← All glossary terms
Non-Human Identities4 min read

What is Non-Human Identity Lifecycle Management?

NHI lifecycle management covers provisioning, ownership transfer, scoping changes, recertification, and decommissioning of non-human identities.

What is Non-Human Identity Lifecycle Management?

Definition

Non-Human Identity (NHI) lifecycle management is the structured process of managing every NHI from creation through decommissioning — including ownership changes, permission changes, recertification, and retirement.

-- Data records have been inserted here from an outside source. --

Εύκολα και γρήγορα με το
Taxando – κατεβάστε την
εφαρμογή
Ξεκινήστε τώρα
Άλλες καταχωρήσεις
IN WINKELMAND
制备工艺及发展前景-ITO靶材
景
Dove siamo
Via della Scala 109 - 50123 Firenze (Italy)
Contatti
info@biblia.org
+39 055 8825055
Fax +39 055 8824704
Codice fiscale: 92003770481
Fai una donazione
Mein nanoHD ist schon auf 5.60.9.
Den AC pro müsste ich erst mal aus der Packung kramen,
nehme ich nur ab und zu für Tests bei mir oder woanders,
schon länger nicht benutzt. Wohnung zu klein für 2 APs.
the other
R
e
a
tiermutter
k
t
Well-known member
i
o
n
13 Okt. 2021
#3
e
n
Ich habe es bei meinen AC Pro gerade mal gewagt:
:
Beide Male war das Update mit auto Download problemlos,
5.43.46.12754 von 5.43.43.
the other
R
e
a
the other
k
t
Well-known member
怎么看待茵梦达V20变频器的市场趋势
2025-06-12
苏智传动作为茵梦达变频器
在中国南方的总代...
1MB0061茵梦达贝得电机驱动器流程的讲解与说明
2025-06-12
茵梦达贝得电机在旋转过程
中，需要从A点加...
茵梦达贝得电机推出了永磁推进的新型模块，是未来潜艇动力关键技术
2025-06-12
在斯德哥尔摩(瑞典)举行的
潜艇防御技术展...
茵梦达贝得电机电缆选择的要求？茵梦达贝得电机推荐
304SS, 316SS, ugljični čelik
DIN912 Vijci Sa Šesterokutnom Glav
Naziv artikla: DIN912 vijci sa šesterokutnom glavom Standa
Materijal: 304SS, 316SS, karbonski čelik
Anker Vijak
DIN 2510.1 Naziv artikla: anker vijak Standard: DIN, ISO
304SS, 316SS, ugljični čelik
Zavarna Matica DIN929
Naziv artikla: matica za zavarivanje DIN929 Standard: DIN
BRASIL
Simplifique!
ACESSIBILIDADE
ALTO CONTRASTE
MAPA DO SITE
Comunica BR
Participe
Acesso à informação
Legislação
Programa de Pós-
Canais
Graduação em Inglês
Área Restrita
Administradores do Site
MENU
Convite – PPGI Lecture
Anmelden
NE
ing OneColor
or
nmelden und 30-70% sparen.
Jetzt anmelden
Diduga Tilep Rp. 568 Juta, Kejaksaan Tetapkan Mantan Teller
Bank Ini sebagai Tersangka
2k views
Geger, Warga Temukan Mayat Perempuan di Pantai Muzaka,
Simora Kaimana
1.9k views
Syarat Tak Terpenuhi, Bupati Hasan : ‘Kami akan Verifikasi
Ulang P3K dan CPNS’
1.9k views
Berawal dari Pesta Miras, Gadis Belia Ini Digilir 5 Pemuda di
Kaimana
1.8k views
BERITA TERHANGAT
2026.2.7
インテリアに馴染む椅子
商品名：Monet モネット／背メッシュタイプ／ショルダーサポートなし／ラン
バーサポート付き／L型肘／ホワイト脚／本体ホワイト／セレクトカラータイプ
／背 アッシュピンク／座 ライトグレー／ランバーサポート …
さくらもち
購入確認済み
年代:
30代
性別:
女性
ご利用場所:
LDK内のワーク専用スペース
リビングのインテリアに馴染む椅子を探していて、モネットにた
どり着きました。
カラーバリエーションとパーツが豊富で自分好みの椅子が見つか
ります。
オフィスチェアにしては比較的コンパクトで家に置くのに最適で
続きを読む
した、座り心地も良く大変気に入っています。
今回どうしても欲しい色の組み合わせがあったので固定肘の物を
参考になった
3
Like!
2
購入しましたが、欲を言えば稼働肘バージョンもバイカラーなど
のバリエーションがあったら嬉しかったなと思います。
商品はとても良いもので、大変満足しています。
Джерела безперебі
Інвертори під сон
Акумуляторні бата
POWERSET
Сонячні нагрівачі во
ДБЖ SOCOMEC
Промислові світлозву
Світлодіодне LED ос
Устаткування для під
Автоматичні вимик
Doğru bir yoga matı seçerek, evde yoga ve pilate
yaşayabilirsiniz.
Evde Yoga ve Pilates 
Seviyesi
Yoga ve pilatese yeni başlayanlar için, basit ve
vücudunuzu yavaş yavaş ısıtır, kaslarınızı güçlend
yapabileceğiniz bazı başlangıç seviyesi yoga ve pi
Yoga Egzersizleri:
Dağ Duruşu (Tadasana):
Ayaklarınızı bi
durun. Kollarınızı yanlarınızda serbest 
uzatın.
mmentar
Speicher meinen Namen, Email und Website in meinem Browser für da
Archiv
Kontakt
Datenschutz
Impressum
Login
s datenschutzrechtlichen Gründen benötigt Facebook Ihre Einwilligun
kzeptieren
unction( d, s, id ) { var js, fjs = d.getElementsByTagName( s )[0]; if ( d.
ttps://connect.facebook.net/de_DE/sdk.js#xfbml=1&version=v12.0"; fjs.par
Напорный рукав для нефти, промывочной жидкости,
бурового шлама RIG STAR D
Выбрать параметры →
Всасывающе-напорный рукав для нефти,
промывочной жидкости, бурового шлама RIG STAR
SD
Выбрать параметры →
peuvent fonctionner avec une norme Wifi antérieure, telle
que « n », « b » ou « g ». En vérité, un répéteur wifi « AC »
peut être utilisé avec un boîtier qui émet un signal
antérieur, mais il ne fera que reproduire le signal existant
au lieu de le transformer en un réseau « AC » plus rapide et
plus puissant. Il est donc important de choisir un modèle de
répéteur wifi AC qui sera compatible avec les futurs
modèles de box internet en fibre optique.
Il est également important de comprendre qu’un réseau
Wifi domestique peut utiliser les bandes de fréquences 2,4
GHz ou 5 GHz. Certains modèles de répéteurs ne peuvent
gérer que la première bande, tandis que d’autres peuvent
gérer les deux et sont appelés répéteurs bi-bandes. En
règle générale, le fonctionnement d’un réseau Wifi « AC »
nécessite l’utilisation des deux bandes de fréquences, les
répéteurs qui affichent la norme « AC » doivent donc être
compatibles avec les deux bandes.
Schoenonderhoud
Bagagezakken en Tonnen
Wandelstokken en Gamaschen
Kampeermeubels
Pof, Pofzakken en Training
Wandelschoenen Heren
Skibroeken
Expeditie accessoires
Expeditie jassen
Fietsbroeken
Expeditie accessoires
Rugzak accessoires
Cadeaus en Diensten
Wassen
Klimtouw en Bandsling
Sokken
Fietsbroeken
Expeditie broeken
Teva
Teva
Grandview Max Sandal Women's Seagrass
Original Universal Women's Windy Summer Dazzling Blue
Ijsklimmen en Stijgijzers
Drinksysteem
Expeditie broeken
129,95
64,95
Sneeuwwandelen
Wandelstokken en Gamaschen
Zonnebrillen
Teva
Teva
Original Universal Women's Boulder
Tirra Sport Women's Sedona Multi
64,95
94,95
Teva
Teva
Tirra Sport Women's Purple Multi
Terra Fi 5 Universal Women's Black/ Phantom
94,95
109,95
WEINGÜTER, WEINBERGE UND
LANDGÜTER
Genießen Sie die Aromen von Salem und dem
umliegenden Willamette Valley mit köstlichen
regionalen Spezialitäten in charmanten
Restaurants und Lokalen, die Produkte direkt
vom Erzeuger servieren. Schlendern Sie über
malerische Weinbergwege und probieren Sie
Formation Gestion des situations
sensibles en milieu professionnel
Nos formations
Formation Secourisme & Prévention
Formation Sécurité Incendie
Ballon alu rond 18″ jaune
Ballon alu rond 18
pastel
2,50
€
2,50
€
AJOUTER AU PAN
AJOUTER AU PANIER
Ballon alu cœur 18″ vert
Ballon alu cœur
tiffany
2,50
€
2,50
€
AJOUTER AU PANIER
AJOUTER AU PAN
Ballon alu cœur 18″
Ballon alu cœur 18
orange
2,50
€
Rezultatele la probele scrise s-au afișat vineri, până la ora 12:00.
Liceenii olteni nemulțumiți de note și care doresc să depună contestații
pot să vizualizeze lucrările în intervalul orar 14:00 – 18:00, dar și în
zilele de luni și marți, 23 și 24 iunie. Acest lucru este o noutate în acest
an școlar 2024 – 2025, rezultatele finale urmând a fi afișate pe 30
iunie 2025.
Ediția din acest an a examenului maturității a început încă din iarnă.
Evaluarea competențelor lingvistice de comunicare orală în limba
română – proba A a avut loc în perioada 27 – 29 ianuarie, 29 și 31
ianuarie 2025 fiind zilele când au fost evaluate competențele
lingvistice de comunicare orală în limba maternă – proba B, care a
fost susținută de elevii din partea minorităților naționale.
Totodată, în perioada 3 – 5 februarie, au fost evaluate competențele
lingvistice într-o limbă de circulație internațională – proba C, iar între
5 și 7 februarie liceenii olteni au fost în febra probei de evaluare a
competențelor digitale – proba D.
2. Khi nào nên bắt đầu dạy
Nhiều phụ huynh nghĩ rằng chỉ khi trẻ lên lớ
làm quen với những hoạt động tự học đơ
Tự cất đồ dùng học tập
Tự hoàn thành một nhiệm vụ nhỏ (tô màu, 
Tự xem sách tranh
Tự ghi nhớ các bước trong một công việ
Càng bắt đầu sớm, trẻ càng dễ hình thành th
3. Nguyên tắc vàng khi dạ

It is the parallel to human Joiner / Mover / Leaver (JML) processes — applied to service accounts, workloads, OAuth apps, API keys, secrets, bots, and AI agents.

In simple terms:

NHI lifecycle management = treating non-human identities with the same lifecycle discipline as human identities, so they don't accumulate as orphans.


Why It Matters

  • Without lifecycle management, NHIs accumulate forever — orphans, over-permissioned, leaked, abandoned.
  • Major breach pattern: stale NHI created by a departed employee.
  • Compliance frameworks increasingly require NHI lifecycle.
  • Cloud sprawl multiplies the problem.

NHI Lifecycle Stages

1. Provisioning

Trigger: New use case (app, integration, agent, workload).

Activities:

  • Risk assessment.
  • Approval workflow.
  • Identity creation (per-purpose, per-app).
  • Permission assignment (least privilege).
  • Owner assignment (named human).
  • Authentication setup (federation / managed identity preferred).
  • Audit setup.
  • Documentation.

2. Use

Activities:

  • Routine use by app / workload.
  • Audit logging.
  • Anomaly detection.
  • Cost / usage monitoring.

3. Change

Triggers:

  • New feature requires more permissions.
  • Owner changes role.
  • Integration with new system.

Activities:

  • Re-review (risk + scope).
  • Approval workflow for additions.
  • Permission adjustment.
  • Documentation update.

4. Owner Transition

Triggers:

  • Owner leaves company.
  • Owner changes role.
  • Team reorganization.

Activities:

  • Identify orphaned NHIs.
  • Notify team / manager.
  • Reassign owner.
  • If no owner found within SLA → flag for review / decommissioning.

5. Recertification

Triggers:

  • Quarterly / annual cycle.
  • Risk-based (more frequent for high-tier).

Activities:

  • Owner confirms NHI still needed.
  • Permissions reviewed for least privilege.
  • Authentication still appropriate.
  • Documentation current.

6. Decommissioning

Triggers:

  • Use case retired.
  • Owner unable to justify.
  • Orphan detected without claim.
  • Automatic on workload deletion.

Activities:

  • Disable NHI (suspend, not delete).
  • Wait period (catch dependencies).
  • Revoke tokens / keys.
  • Delete identity.
  • Archive audit trail.
  • Update inventory.

7. Audit

  • Every lifecycle event logged.
  • Auditable for compliance.

Common Lifecycle Failures

1. No Provisioning Workflow

NHIs created ad hoc; no inventory.

2. No Owner

Or owner is "DevOps team" (not a person).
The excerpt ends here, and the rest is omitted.